Abstract
Introduction: Adult T-cell leukemia/lymphoma (ATLL) is a rare blood disorder associated with human T-cell leukemia virus type 1 (HTLV-1) infection. It is generally categorized into four subtypes: smoldering, chronic, lymphoma, and acute. Given the heterogeneity of these subtypes, there is a significant difference in outcomes. Robust and contemporary epidemiological data are lacking for this rare disorder. We present a retrospective cohort study of patients with ATLL, utilizing the National Cancer Database (NCDB) to better characterize the epidemiology and survival trends in the United States.
Methods: This is a retrospective cohort study using the NCDB to identify ATLL cases diagnosed from 2004-2020. Descriptive statistics summarized baseline characteristics, while chi-square tests assessed group differences. Overall survival (OS) was estimated using Kaplan-Meier analysis and compared using log-rank tests. Multivariable Cox proportional hazards models identified independent prognostic factors (p < 0.05 considered significant).

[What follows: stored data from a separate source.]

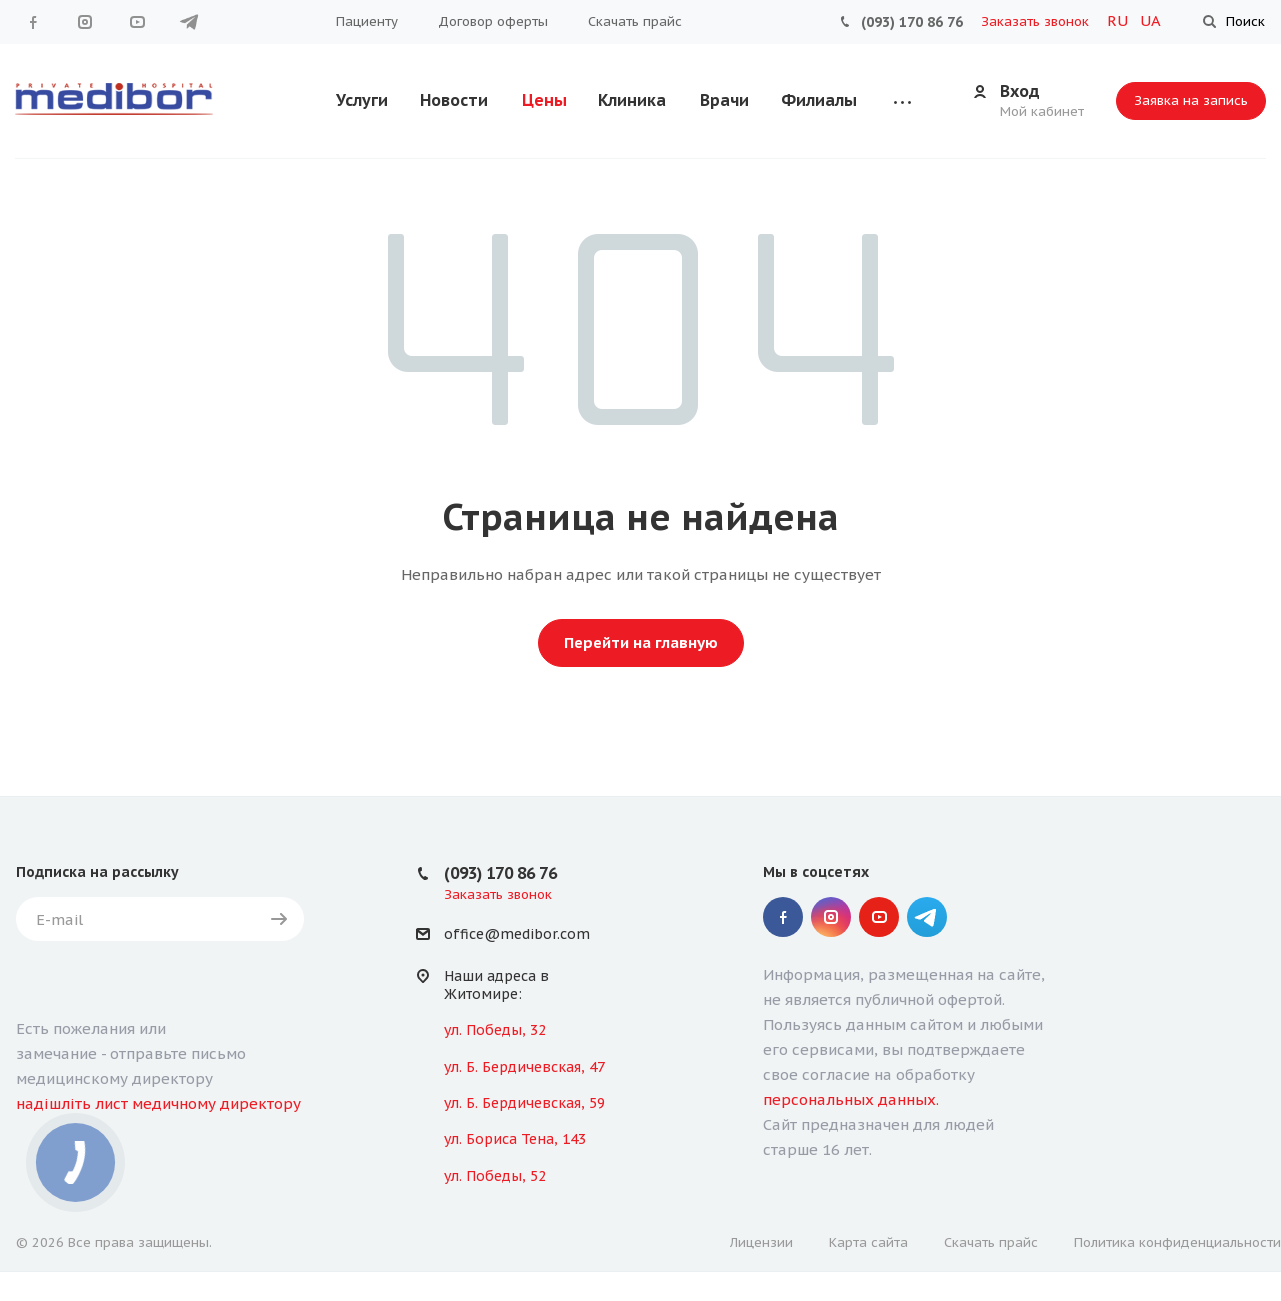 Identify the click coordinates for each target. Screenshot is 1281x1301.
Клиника (632, 100)
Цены (544, 100)
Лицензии (761, 1242)
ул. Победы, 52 (495, 1176)
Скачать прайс (635, 21)
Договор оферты (493, 21)
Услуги (362, 100)
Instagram (85, 22)
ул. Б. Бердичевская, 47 (524, 1067)
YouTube (137, 22)
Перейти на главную (641, 642)
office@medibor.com (517, 935)
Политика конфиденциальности (1177, 1242)
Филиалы (819, 100)
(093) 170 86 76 (912, 22)
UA (1150, 20)
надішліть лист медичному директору (158, 1103)
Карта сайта (868, 1242)
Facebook (33, 22)
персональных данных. (851, 1099)
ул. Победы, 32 (495, 1030)
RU (1119, 20)
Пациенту (367, 21)
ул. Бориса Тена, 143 (515, 1139)
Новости (454, 100)
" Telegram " (189, 22)
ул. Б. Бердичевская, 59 (524, 1103)
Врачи (724, 100) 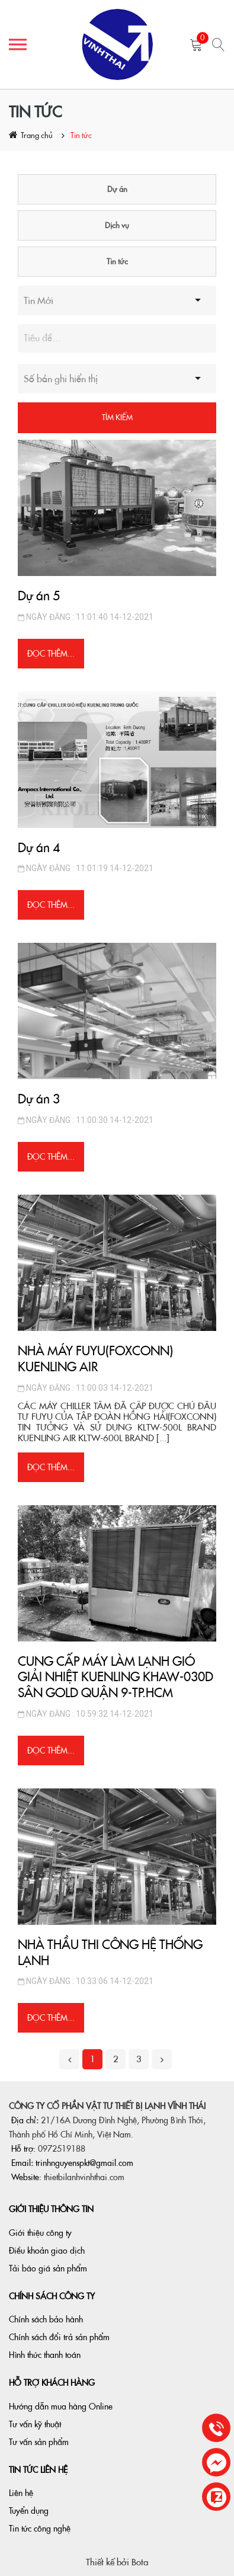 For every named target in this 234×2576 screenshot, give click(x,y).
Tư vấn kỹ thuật (35, 2424)
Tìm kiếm (117, 417)
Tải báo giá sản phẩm (48, 2268)
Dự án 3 (39, 1099)
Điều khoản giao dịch (47, 2250)
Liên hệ (21, 2493)
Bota (140, 2562)
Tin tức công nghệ (39, 2528)
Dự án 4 (39, 848)
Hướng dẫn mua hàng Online (61, 2406)
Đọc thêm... (51, 653)
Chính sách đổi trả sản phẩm (59, 2337)
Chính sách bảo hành (46, 2319)
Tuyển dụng (29, 2510)
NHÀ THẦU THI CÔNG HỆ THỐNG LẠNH (110, 1953)
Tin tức (81, 135)
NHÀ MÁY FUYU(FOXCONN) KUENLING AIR (95, 1359)
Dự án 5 (39, 596)
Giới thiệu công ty (40, 2233)
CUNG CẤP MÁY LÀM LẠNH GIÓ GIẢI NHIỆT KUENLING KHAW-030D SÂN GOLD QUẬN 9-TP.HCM (115, 1677)
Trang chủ (37, 135)
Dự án (117, 189)
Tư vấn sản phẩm (39, 2442)
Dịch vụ (117, 225)
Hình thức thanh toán (45, 2355) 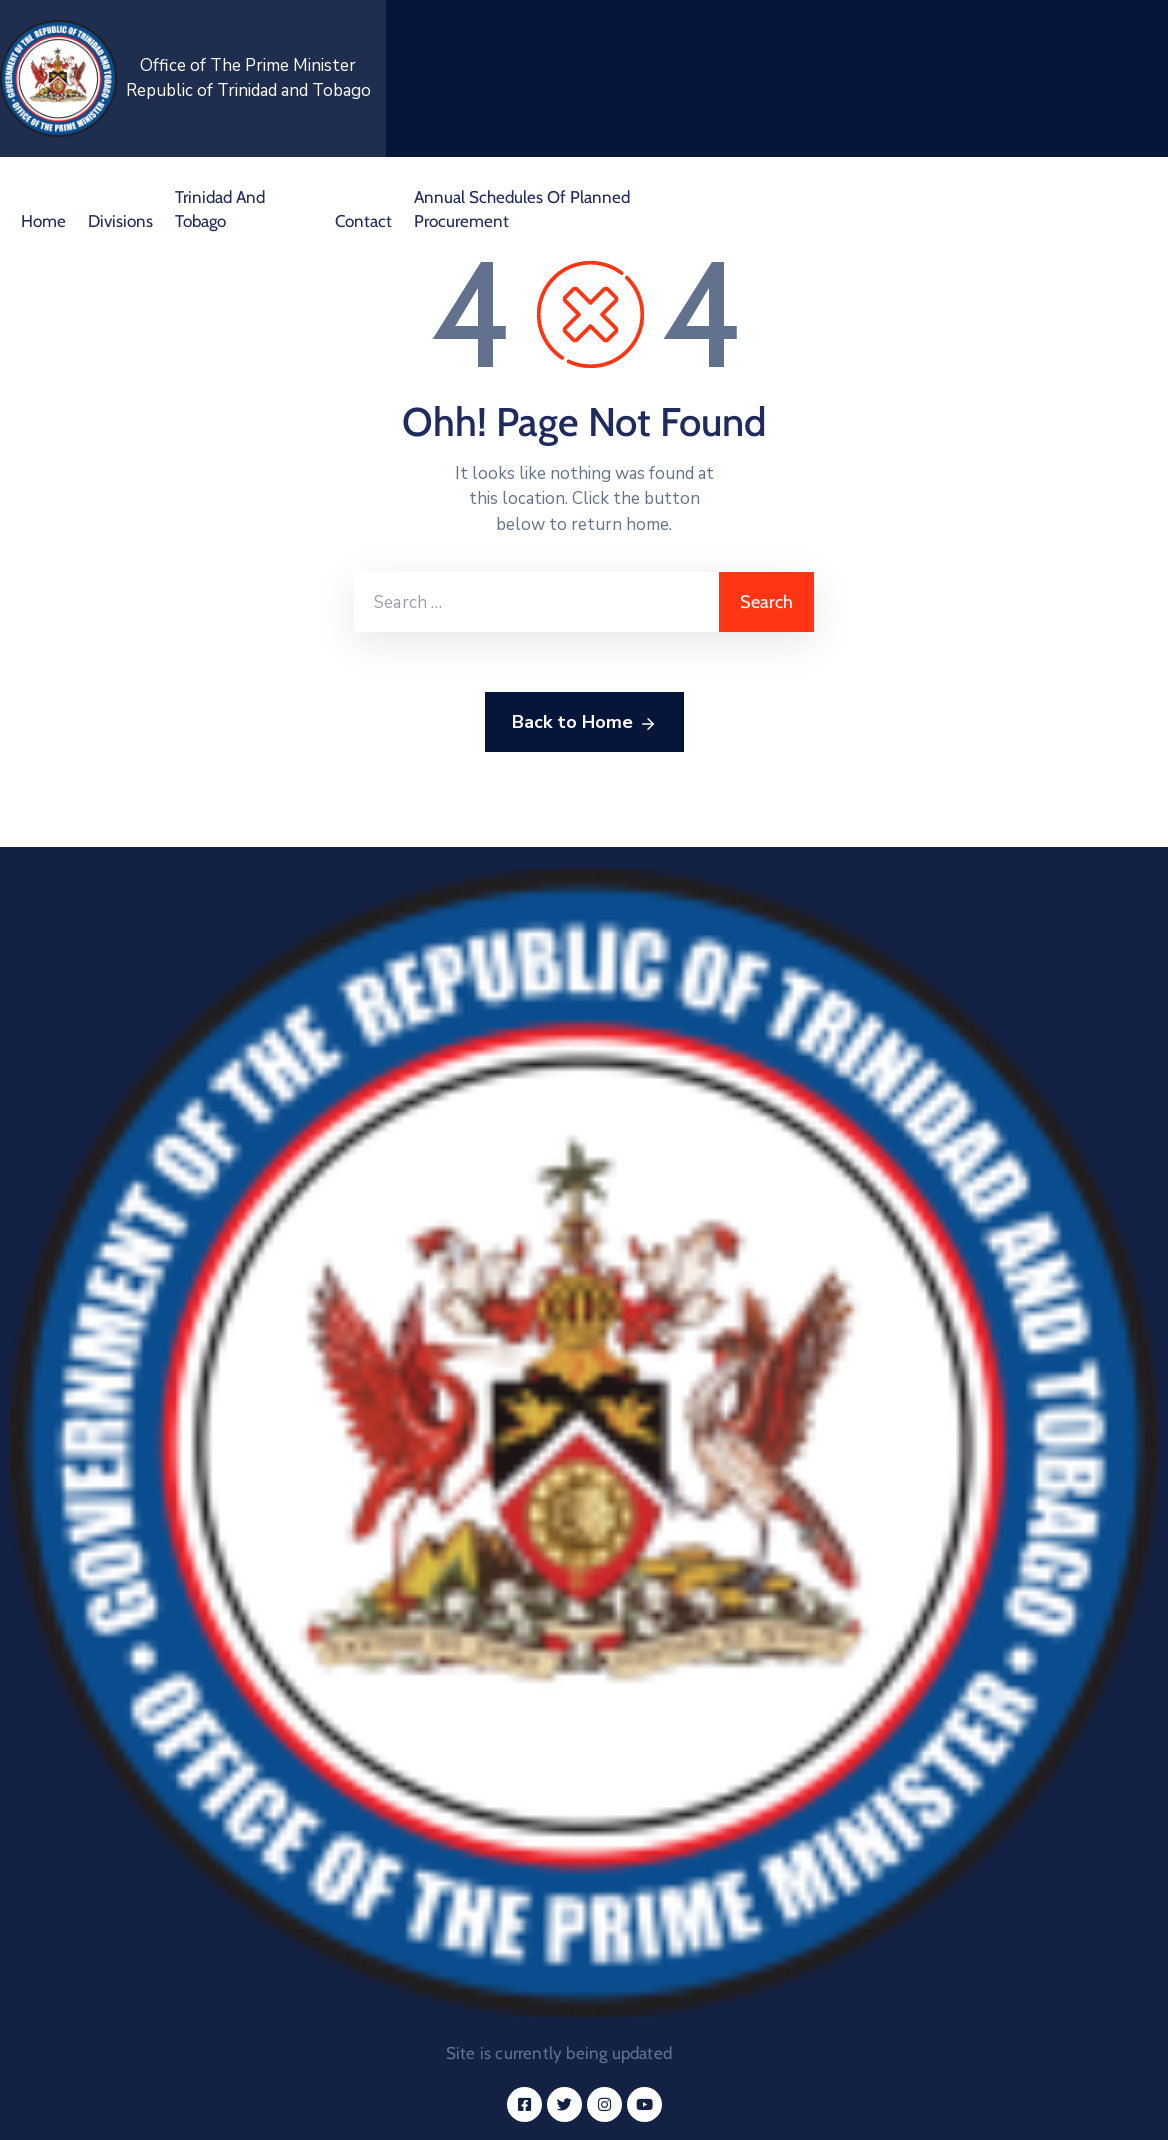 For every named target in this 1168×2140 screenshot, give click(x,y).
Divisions (120, 221)
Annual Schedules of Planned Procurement (522, 209)
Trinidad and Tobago (220, 209)
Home (43, 221)
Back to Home (584, 723)
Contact (363, 221)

Results: A total of 635 patients were identified with ATLL, including 344 (54%) males and 291 (46%) females, with a median age at diagnosis of 59 years (range: 19-90). Most patients came from the Middle Atlantic (NY, NJ, PA) region (33%), followed by the South Atlantic (DC, DE, FL, GA, MD, NC, SC, VA, WV) region (20%) and the East North Central (IL, IN, MI, OH, WI) region (8%). Of the 635 patients, 335 (52%) were Black, 247 (39%) White, and 26 (4%) Asian. Sixty-five (10%) patients were of Hispanic origin. Over half of patients with ATLL (54%) had a median income below $46,000. International Prognostic Index (IPI) score was only available for 16 patients: three (19%) patients were in the high-risk group, 7 (43%) in the high-intermediate group, and 6 (37.5%) in the low-intermediate group. Treatment groups included 357 (56%) patients treated with chemotherapy and 29 (4.5%) who received radiation therapy. Thirty-three (5%) patients underwent hematopoietic stem cell transplant (HSCT), including 27 autologous and 16 allogeneic transplants.
The median survival time in the cohort was 9 months (95% CI 7.3-10.7). One-year OS rate in the cohort was 43%, while 2-year and 5-year OS rates were 31% and 23.5%, respectively. Patients over the age of 65 had a significantly shorter median OS than those under 65 (4 vs. 11 months, p=0.001) and were significantly less likely to undergo HSCT (p< 0.001). Black patients had significantly shorter median OS compared to White patients (7.8 months vs 13.3 months, p=0.014), despite similar treatment rates with chemotherapy and HSCT. Median OS appeared to improve over time, from 8 months in patients diagnosed between 2004-2009 to 10 months for those diagnosed between 2016-2020, although this was not statistically significant (p=0.145). Treatment with allogeneic HSCT was associated with significantly prolonged median survival, compared to those who did not receive transplant (50 months vs. 7 months, p<0.05). Additionally, receiving chemotherapy and/or radiation compared to not receiving treatment was also associated with significantly prolonged median survival (p<0.05).
Patients treated in the Middle Atlantic region had a median survival of 8.8 months, compared to 23.2 months in the West South Central (AR, LA, OK, TX) region (p< 0.001). Increased education and income levels were not significantly associated with improved survival. There were no significant differences in survival between males and females.
Conclusions: We provide contemporary estimates on the epidemiology of ATLL. Factors associated with improved prognosis included undergoing HSCT, radiation, or chemotherapy. We report that increased age and Black race are negative prognostic factors. Regional differences in incidence and survival persist in the US. Our study findings underscore the need for increasing access to treatment, including HSCT for those who are good candidates. Additionally, there remains work to be done to address racial disparities in the care of patients with ATLL.